Task statement: Restate word for word the lines of the material below, from the line with "Anschlüsse separat. Eine" to the line with "ales Zubehör unter", both lines included, and no others.

Supplied data:
• • • • •
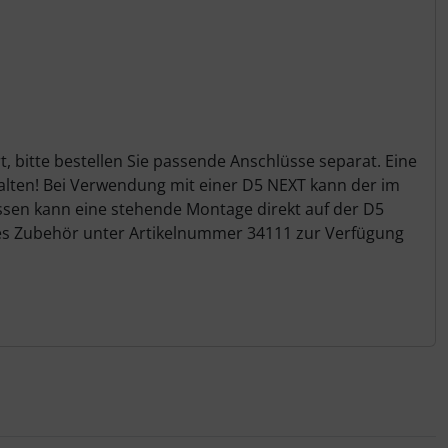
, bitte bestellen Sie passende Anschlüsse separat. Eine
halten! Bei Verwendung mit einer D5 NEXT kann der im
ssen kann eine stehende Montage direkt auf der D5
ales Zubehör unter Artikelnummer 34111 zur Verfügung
• • • • •
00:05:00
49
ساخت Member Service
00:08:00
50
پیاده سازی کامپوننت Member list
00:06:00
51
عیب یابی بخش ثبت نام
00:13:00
• • • • •
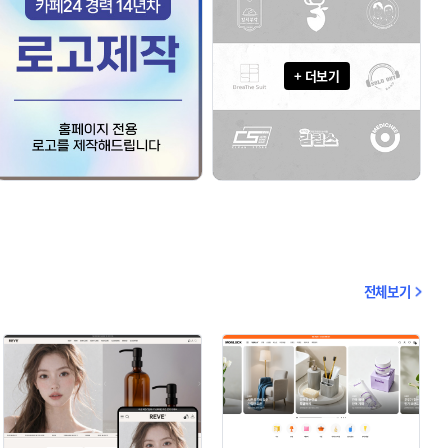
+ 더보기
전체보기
• • • • •
Result of this task:
, bitte bestellen Sie passende Anschlüsse separat. Eine
halten! Bei Verwendung mit einer D5 NEXT kann der im
ssen kann eine stehende Montage direkt auf der D5
ales Zubehör unter Artikelnummer 34111 zur Verfügung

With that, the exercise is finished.